Just the same, BSC hedged some of its bets, and it bought three racks of IBM’s “Newell” Power AC922 systems – the same nodes used in the “Summit” supercomputer at Oak Ridge National Laboratory and the companion “Sierra” machine at Lawrence Livermore National Laboratory. BSC is the first supercomputing center in Europe to get its hands on the Newell machines, which support either four or six of Nvidia’s top-end “Volta” V100 GPU accelerators. Those three racks have a total of 54 hybrid CPU-GPU of the Power AC922 nodes, with each node having a pair of Power9 chips with 20 cores running at 2.1 GHz and 512 GB of DDR4 main memory, 6.4 TB of flash, and four of the Volta accelerators with 16 GB of frame buffer memory. Add it all up, and the 54 nodes have 2,160 cores and 27 TB of DDR4 memory, and 345.6 TB of flash on the CPU side and 17,280 streaming multiprocessors and 3.4 TB of frame buffer memory on the GPU side. All of the nodes are connected by 100 Gb/sec InfiniBand from Mellanox Technology.
Here’s the funny bit, and why many (including us) are firm believers in accelerated computing. The MareNostrum 3 system, which was no slouch in its day, weighed in at 1.1 petaflops peak and had 3,056 nodes. The 54 nodes in the Power9-V100 portion of the MareNostrum 4 hybrid cluster weigh in at 1.48 petaflops peak, according to BSC, which is a 35 percent increase in performance with a 98.2 percent contraction in node count.
Based on early benchmark results, the Power9-V100 portion of MareNostrum 4 has a rating of 1.01 petaflops on the Linpack parallel benchmark, or a computational efficiency of 69.2 percent. This part of the cluster was rated at 85.8 kilowatts, which works out to 11.77 gigaflops per watt. That’s about the same power efficiency as several DGX-1 systems listed on the Green 500 supercomputer list, which ranks machines by their energy efficiency not on their computational throughput. The most energy efficient machine tested so far is the Shoubu System B at RIKEN in Japan, which uses ZettaScaler floating point accelerators from PEZY Computing to achieve 17.01 gigaflops per watt.
On the much more strenuous High Performance Conjugate Gradients (HPCG) benchmark, the GPU-enhanced Power9 systems ran at a mere 27.5 kilowatts and delivered 28 teraflops of oomph, for a 0.59 gigaflops per watt and a 2.77 percent computational efficiency against the Linpack rating. This horrible level of performance is actually typical on the HPCG test, so don’t be alarmed.
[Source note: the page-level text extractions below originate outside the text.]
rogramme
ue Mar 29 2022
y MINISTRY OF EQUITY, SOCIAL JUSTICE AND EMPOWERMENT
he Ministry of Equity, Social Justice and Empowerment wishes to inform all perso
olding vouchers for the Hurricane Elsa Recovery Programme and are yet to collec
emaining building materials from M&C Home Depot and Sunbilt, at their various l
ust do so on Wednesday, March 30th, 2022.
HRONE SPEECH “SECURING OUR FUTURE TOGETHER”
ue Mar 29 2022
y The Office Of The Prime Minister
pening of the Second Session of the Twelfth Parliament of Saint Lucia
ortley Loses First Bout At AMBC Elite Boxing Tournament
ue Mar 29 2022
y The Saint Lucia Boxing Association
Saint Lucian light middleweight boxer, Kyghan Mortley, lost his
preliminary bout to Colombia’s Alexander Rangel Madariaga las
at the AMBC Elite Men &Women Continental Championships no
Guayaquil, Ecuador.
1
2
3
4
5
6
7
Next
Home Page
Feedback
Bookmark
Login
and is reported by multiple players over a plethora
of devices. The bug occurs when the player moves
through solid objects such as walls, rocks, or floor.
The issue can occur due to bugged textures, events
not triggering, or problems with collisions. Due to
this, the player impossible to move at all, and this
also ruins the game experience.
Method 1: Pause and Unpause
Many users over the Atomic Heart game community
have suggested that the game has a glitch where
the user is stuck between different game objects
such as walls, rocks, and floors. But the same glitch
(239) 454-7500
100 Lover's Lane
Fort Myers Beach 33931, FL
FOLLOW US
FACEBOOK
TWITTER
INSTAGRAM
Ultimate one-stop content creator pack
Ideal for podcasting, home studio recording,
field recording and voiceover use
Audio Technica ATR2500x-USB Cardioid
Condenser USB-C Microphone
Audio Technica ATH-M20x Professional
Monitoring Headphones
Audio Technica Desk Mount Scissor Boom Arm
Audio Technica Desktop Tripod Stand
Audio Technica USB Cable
The old K supercomputer at RIKEN, which cost a cool $1.2 billion mind you, has a peak performance on Linpack of 10.51 petaflops, and delivered 0.603 petaflops on HPCG, or 5.3 percent of sustained performance.
The test drives the architecture, remember. And so do the economics. It is a lot cheaper to buy Power AC922 nodes than it was to buy K supercomputer nodes, even if you adjust for crazy pricing on GPUs and for inflation.
As part of the hedging against improvements in other future architectures, the MareNostrum 4 cluster was supposed to have a 500 teraflops slice of the pre-exascale “Aurora” system that was commissioned from Intel in partnership with supercomputer maker Cray and that was to be based on Intel’s now defunct “Knights Hill” Xeon Phi processors and its 100 Gb/sec Omni-Path interconnect. That original Aurora system was canceled and is now being re-architected with a different Intel processor and presumably at least a 400 Gb/sec Omni-Path interconnect (it is hard to imagine that the 200 Gb/sec of the second generation Omni-Path, which has yet to be announced, will be enough.) It is unclear if MareNostrum will get a slice of this Aurora A21 machine, due in 2021, but it seems likely. MareNostrum 4 will also include more than 500 teraflops of the “Post-K” Arm-based server computer nodes being built for RIKEN by Fujitsu. That will let BSC play around with three other architectures over the next few years in addition to the core Xeon SP cluster. Consider it a way to get aggressive pricing and good treatment from Intel and its partners.